中国四川省宜賓市長寧県で2026年8月18日、住民が自宅で子どもの進学祝いを開いていたところ、臨時の雨よけを固定していた屋上の壁が崩落した。長寧県応急管理局によると、5人が死亡し、17人が負傷した。当局は負傷者の治療と事故後の対応を進めている。
四川省長寧県の進学祝いで壁が崩落
事故が起きたのは18日午後5時30分ごろで、現場は長寧県硐底鎮新堡村にある住民宅の庭だった。住民は子どもの進学を祝う宴会を開いており、会場には雨を防ぐための仮設の覆いが設けられていた。
事故当時、仮設の雨よけには大量の雨水がたまっていた。雨よけを固定するロープに強い張力がかかり、ロープを結び付けていた1階屋上の壁が引っ張られて崩落したという。壁は屋上の周囲に設けられた低い立ち上がり部分で、報道では中国語の「女児牆」と表記されている。
崩れた壁の下敷きになるなどして3人が現場で死亡した。さらに2人が病院へ搬送されたが、救命措置のかいなく死亡した。このほか17人が負傷し、病院で治療を受けている。負傷者の詳しい容体や年齢、進学祝いに参加していた人数などは明らかにされていない。
雨よけにたまった水でロープの張力が増大
長寧県応急管理局の発表では、雨よけに水が過剰にたまったことで、固定用ロープにかかる力が大きくなった。ロープが屋上の壁を強く引っ張り、壁全体の崩落につながったとされる。雨よけ自体ではなく、それを固定していた建物の壁が倒れた事故である。

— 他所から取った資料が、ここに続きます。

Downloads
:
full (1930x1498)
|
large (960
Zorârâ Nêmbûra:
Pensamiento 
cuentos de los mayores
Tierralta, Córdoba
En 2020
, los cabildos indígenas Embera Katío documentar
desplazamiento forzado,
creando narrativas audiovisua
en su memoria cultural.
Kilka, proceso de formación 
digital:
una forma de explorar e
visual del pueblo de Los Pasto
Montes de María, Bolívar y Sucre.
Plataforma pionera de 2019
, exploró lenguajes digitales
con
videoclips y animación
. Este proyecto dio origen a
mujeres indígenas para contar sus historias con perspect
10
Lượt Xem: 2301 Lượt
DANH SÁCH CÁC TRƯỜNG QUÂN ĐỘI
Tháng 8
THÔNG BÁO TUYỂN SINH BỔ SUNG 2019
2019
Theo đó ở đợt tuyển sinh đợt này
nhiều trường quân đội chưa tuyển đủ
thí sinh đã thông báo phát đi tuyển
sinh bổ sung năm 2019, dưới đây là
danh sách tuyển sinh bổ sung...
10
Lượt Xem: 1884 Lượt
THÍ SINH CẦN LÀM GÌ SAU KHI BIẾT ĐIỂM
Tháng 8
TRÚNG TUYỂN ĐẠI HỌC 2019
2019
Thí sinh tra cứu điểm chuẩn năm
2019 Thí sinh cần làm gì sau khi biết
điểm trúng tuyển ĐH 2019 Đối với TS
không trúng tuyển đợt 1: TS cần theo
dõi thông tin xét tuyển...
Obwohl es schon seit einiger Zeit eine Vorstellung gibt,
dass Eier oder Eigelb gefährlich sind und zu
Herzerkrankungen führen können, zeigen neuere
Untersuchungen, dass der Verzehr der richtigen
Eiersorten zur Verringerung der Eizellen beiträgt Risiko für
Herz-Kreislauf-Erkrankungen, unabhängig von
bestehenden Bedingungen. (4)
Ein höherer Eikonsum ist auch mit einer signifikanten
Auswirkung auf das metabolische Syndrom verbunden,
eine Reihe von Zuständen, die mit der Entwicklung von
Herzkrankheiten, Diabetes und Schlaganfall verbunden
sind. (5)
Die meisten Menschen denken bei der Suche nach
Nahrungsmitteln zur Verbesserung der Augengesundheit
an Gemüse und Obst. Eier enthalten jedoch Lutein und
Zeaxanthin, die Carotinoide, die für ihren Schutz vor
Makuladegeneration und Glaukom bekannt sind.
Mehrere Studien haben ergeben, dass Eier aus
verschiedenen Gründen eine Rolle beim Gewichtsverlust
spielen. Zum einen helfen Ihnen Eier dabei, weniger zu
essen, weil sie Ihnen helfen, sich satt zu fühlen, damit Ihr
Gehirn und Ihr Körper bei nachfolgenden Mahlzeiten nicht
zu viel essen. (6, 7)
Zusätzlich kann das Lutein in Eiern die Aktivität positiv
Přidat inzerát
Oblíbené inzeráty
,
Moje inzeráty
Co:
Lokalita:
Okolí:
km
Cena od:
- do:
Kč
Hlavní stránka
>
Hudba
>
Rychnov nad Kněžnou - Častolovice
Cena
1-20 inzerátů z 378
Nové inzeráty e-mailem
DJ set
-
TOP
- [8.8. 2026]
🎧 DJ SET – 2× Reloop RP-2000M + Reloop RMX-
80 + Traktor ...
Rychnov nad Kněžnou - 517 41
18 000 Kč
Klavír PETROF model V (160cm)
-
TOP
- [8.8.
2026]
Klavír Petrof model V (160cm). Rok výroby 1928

現場となった「院壩」は、住宅に隣接する庭や屋外の平らな空間を指す。進学祝いの会場として使われていたこの場所に壁が崩れ、参加者が巻き込まれた。星島頭條が掲載した現場映像では、事故後の庭にがれきが散乱し、救助活動が行われた様子が確認できる。
四川省長寧県当局が負傷者を救護
長寧県応急管理局は19日、事故の発生状況と被害を公表した。地元当局は負傷者の救命と治療に全力を挙げるとともに、死亡者の遺族への対応など事故後の処理を進めている。
聯合報は、建物の崩落は突然発生することが多く、建物の構造や施工品質、自然条件などの影響を受けるとする四川省資陽市消防救援支隊の注意喚起を紹介した。崩落の前兆が分かりにくく、避難できる時間が短いことに加え、ガス設備や電気設備の損傷によって火災などの二次災害が発生する可能性もあるとしている。
同支隊は、建物が崩落した際には壊れやすい階段付近を避け、大型家具などの周囲に生じる空間を避難場所として利用するよう呼び掛けた。今回の事故については、長寧県当局が公表した内容以外に、壁の構造や強度、雨よけの設置状況などの詳細は明らかになっていない。
四川省では事故前まで広い範囲で降雨
四川省では事故が起きた18日まで各地で雨が続いていた。報道によると、四川省気象台は同日午後、広い範囲での強い雨が収まったとして暴雨青色警報を解除した。一方、一部地域ではその後も雨が予想されていた。
今回の事故では、雨よけにたまった水の重さがロープを通じて建物の壁に伝わったことが、崩落につながったと当局は説明している。長寧県当局は19日時点で、死者5人、負傷者17人としており、負傷者の治療と善後対応を継続している。